Given the records below, pull every line with the word "代理管理" into the answer.

------ PROVIDED DATA

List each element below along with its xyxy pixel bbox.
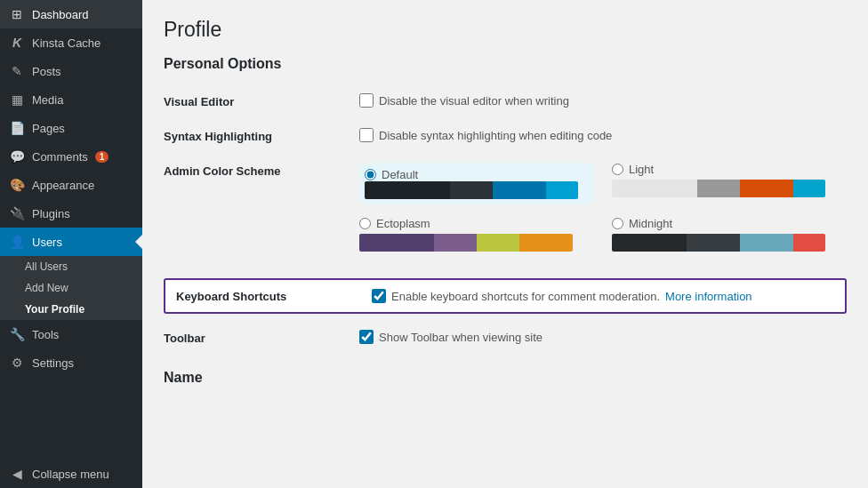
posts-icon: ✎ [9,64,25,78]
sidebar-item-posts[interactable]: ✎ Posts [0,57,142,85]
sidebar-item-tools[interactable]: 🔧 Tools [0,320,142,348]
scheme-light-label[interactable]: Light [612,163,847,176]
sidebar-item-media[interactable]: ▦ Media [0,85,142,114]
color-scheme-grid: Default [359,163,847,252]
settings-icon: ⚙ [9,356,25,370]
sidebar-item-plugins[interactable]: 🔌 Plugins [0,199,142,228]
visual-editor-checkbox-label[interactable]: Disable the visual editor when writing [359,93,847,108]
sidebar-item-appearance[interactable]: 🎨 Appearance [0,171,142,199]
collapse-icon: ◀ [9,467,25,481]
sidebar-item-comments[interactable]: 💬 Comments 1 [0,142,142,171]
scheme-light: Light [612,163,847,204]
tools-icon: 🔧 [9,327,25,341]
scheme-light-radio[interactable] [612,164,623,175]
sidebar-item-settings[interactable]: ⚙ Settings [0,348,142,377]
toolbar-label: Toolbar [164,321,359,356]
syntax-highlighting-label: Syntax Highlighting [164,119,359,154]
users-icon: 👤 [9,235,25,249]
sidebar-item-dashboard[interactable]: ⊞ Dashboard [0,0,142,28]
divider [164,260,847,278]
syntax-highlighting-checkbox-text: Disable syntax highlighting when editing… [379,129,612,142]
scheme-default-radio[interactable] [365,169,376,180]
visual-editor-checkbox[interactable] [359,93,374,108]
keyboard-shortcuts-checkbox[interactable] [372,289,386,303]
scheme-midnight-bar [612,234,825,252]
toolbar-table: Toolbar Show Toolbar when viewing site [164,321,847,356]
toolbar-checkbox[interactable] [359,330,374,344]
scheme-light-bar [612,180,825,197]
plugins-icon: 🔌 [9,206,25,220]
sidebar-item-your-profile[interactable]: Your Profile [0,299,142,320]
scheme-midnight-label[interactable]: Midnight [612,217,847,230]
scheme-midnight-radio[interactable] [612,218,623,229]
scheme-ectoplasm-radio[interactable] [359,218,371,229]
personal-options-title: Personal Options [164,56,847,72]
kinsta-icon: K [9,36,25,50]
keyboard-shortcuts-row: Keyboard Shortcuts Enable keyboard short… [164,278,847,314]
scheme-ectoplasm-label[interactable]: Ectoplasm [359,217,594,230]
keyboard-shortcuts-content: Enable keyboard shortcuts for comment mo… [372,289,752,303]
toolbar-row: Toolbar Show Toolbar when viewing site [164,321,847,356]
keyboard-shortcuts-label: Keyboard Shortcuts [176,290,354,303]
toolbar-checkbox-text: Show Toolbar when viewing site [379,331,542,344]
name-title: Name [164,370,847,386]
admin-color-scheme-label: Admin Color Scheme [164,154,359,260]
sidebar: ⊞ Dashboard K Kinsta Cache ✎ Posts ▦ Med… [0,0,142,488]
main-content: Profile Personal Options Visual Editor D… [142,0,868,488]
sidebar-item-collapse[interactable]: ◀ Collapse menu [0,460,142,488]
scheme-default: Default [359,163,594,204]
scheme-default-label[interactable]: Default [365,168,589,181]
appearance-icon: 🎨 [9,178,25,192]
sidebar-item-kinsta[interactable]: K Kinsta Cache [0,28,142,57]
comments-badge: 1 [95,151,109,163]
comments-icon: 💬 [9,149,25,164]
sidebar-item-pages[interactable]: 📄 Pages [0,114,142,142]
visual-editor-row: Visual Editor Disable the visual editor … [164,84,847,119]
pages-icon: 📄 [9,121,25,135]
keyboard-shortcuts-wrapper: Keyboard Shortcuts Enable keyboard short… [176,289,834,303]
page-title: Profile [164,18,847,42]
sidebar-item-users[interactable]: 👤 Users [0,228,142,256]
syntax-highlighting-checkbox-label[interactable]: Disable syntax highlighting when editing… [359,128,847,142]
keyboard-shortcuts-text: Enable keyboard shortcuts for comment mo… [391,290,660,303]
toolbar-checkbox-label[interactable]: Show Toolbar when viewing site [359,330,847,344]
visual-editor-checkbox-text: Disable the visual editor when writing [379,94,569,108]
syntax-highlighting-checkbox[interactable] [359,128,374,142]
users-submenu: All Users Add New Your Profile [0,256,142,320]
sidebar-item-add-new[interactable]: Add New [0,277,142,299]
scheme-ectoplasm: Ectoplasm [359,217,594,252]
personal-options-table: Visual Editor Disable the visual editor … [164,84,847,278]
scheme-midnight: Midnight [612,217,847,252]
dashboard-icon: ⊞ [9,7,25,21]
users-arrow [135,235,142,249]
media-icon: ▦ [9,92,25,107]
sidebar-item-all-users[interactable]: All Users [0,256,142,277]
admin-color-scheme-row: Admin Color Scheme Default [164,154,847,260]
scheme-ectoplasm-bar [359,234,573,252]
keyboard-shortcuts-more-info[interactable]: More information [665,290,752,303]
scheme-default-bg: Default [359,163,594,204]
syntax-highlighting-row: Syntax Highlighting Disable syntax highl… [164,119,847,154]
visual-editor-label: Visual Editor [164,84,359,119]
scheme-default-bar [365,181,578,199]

------------
------ PROVIDED DATA

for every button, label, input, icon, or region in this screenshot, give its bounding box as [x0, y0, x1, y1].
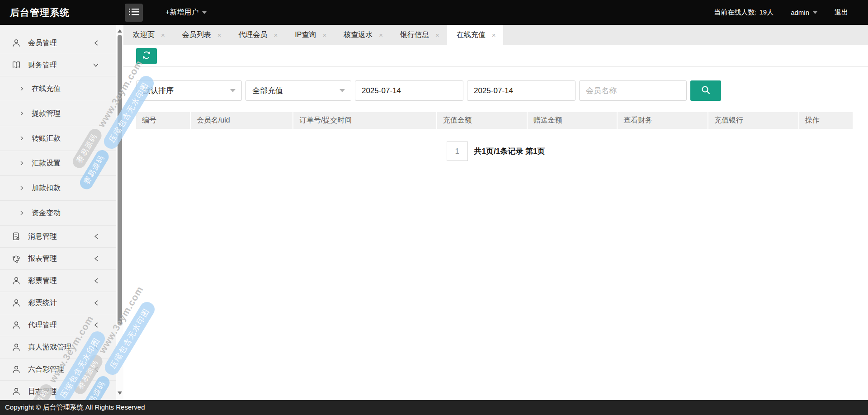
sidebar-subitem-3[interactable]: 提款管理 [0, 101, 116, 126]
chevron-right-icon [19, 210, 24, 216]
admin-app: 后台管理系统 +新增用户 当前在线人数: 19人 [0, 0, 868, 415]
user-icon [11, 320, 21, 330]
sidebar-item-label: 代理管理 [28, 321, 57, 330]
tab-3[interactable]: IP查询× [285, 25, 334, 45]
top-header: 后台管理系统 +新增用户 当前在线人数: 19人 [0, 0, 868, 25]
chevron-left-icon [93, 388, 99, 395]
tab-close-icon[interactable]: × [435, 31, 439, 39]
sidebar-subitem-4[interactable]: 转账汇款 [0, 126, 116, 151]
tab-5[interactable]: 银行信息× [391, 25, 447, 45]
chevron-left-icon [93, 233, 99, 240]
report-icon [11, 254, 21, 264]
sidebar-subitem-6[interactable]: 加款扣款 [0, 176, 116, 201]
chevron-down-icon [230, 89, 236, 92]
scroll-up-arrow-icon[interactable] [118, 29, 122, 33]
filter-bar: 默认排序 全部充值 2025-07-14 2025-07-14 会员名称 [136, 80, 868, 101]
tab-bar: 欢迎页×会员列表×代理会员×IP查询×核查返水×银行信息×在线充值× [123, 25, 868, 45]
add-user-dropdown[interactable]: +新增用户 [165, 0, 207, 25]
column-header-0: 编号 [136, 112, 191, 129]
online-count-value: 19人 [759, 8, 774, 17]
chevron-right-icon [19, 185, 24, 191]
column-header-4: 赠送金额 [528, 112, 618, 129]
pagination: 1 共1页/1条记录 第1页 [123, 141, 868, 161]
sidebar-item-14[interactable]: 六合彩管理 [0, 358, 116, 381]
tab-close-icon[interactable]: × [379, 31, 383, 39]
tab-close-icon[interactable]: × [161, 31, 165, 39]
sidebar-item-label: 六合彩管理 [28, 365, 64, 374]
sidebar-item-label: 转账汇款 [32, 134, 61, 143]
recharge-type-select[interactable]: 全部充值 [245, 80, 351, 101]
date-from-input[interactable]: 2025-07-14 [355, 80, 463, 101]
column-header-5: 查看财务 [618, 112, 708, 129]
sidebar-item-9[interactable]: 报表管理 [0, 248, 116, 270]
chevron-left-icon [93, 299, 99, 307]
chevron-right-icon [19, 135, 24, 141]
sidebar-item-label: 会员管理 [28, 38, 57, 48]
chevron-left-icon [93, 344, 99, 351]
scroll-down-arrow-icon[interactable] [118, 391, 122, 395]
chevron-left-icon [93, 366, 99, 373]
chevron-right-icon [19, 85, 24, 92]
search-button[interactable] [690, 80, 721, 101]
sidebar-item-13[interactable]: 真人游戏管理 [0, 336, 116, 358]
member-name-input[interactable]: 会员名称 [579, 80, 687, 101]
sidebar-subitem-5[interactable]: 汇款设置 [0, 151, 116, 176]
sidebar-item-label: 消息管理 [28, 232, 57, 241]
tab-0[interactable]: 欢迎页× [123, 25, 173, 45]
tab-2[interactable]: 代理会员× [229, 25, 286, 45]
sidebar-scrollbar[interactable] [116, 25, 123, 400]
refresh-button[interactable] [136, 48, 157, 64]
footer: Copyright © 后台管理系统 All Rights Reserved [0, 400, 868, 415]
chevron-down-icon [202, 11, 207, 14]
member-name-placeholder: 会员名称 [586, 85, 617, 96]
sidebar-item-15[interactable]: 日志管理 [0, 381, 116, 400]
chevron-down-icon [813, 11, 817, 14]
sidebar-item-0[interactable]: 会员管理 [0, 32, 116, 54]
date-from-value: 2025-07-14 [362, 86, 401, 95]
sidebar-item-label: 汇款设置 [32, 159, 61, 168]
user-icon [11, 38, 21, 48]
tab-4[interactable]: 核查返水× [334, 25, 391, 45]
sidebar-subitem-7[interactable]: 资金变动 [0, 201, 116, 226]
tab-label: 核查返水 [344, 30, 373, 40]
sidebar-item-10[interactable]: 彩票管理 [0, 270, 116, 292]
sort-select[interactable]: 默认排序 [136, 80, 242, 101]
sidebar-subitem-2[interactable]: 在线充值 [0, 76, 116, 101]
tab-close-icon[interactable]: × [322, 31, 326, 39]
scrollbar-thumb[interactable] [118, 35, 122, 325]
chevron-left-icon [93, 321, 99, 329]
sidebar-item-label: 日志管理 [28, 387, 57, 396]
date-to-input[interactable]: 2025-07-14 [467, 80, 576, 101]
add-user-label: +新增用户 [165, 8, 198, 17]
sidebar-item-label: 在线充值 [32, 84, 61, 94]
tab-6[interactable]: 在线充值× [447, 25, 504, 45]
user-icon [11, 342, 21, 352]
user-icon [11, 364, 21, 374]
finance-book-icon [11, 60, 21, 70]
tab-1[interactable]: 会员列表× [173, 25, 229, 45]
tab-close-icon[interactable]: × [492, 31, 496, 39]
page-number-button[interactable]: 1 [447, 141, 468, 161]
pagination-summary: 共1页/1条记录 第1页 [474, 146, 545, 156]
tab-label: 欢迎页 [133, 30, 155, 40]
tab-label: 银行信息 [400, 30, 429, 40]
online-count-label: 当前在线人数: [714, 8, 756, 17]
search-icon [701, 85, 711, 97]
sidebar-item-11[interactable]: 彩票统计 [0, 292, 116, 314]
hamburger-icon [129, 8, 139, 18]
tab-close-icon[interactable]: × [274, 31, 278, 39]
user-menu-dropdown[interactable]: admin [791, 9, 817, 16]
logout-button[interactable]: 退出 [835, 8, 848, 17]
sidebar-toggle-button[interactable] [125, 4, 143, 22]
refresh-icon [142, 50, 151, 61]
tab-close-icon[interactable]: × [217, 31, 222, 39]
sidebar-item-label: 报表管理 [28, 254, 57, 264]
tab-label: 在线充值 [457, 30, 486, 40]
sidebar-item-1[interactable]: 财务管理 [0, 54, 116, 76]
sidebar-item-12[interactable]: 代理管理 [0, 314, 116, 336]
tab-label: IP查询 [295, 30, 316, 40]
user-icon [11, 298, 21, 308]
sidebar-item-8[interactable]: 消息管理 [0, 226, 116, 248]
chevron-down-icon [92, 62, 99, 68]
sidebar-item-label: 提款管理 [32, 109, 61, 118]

------------
------ PROVIDED DATA

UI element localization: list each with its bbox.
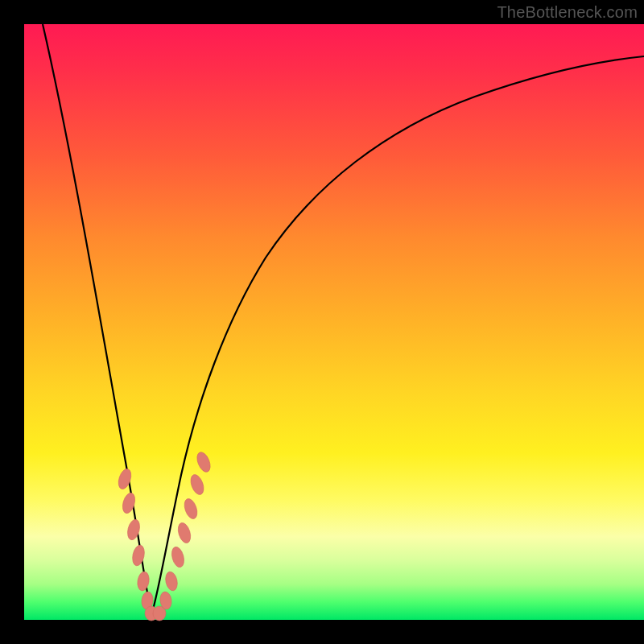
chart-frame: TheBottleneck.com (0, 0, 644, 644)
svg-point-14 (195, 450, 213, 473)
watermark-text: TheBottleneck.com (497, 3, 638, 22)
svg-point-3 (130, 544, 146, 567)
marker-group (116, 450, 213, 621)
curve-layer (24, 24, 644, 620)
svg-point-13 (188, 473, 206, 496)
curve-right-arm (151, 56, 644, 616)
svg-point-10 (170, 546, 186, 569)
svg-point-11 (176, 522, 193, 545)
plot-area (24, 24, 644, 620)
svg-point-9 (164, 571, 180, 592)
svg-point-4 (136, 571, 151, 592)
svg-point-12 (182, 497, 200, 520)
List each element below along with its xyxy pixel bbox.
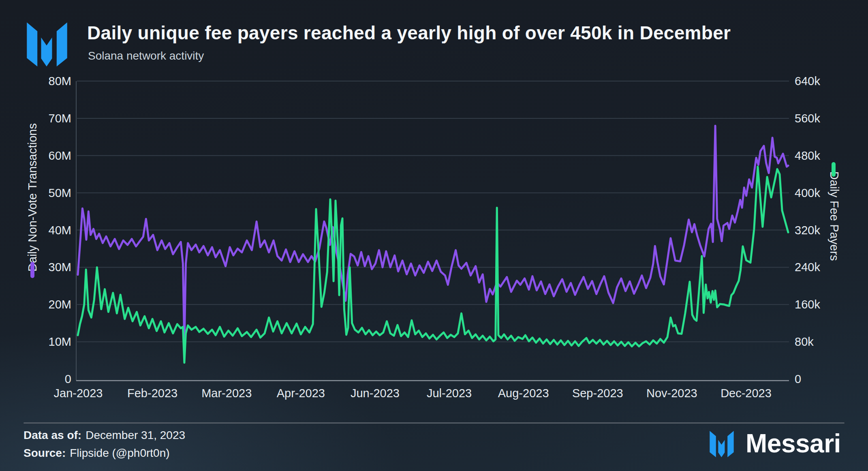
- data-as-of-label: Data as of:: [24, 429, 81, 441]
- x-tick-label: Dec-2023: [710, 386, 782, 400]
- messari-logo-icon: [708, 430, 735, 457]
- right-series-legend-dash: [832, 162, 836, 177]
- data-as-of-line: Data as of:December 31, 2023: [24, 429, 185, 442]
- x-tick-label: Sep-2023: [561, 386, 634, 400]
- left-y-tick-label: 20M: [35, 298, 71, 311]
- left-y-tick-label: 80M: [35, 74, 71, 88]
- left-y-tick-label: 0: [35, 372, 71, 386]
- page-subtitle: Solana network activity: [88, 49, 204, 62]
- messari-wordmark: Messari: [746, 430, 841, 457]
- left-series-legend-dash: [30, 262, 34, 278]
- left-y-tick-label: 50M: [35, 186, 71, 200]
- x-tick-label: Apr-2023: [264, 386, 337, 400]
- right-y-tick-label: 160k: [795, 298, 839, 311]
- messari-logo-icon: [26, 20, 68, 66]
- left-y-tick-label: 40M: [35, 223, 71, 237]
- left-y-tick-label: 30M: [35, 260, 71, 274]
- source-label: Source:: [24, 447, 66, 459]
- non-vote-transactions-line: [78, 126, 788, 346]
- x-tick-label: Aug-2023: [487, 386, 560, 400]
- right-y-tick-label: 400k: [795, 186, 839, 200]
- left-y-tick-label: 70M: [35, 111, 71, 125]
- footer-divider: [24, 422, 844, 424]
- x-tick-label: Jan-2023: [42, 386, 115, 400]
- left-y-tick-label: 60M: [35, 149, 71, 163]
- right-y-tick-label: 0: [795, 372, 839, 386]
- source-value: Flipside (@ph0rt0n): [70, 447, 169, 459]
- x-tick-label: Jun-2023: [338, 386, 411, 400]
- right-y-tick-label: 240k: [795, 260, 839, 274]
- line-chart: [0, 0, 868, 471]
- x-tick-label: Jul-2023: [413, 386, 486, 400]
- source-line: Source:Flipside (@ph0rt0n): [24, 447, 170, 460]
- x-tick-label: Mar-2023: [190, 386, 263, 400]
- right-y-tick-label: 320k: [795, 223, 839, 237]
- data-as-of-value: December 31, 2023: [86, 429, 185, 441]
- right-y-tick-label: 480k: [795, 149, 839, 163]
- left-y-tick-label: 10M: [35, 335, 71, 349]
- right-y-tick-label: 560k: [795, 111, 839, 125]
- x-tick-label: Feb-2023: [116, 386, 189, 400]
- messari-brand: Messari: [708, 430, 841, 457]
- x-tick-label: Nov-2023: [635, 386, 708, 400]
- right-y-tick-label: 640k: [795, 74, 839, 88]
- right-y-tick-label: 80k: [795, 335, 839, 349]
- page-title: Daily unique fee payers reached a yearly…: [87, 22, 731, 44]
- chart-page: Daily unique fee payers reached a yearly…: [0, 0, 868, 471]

------------

◆ **SOLUTION FOR THIS EXERCISE**:
sidebar-item-label: 代理管理 [28, 321, 57, 330]
sidebar-item-12[interactable]: 代理管理 [0, 314, 116, 336]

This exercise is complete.